I rummaged through bags of scraps on the floor and eventually sorted out four different seasonal combinations of fabric remnants, to add to the base of the fascinators which are made from recycled bottle top rings wrapped with embroidery thread. Explaining all of the specifications was stretching my limited language knowledge to the maximum, but my Portuguese improved considerably in those few hours, although I still can't remember the translation for the colour grey.
After the three day conference was over, I moved to the Guesthouse Bianca in Santa Teresa, a rather bohemian area of Rio, halfway up a hillside and connected to the centre of town by old trams. The accommodation was fantastic, with my own balcony overlooking Sugar Loaf Mountain and a kitchen to make tea. The nearby restaurant Espírito Santo specialises in fish and seafood and my Tilapia wrapped in collard greens in a banana sauce was some of the best fish I've ever eaten.
Although intending to have a weekend off to explore the city, work impinged on free time, so ended up with two half days. The first I spent ascending Sugar Loaf Mountain by cable car. The day was overcast, but not sufficiently to impede the views and the benefit was that there were no queues and I was at the front of each cable car as I ascended and descended. Walking around the forest at the top of the mountain, I sat for a while on a bench watching the marmosets jumping through the trees above my head.

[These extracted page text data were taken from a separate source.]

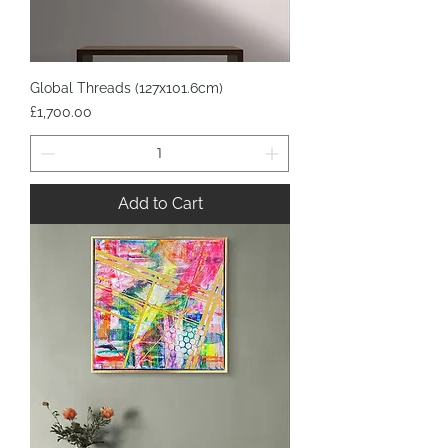
Global Threads (127x101.6cm)
Price
£1,700.00
Add to Cart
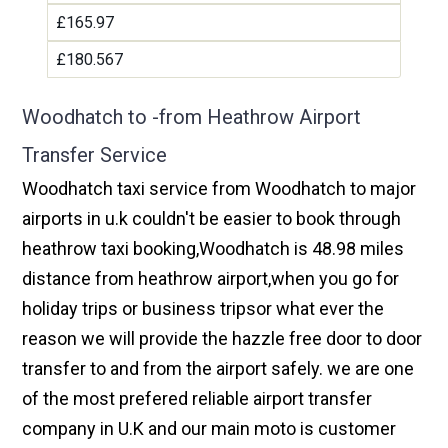
£165.97
£180.567
Woodhatch to -from Heathrow Airport
Transfer Service
Woodhatch taxi service from Woodhatch to major
airports in u.k couldn't be easier to book through
heathrow taxi booking,Woodhatch is 48.98 miles
distance from heathrow airport,when you go for
holiday trips or business tripsor what ever the
reason we will provide the hazzle free door to door
transfer to and from the airport safely. we are one
of the most prefered reliable airport transfer
company in U.K and our main moto is customer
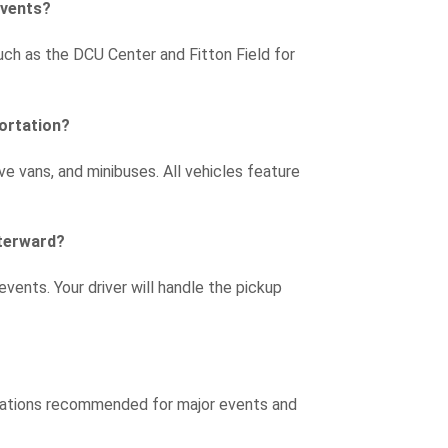
events?
uch as the DCU Center and Fitton Field for
portation?
e vans, and minibuses. All vehicles feature
fterward?
 events. Your driver will handle the pickup
rvations recommended for major events and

My second half day was spent at the Ipanema Hippy Market which I had not envisaged attending due to the name but was told on Sunday morning that the quality of the craftsmanship at the market is extremely high. I am a notoriously picky shopper and very rarely buy anything, but came back from my morning in Ipanema with 3 leather belts, a pair of green sandals, a recycled necklace made from vintage gold coloured buttons and the obligatory pair of Havaianas for my daughter. The morning finished with an hour sitting at the end of Ipanema beach, cold beer in hand, listening to Cath Kidston on Desert Island Discs.
Rio surprised me as a city: I just hadn't envisaged how green it would be and also how low-rise in comparison to other Latin American cities. It is a very easy city in which to spend time and I hope very much to return soon… I just need to sell some recycled fascinators first!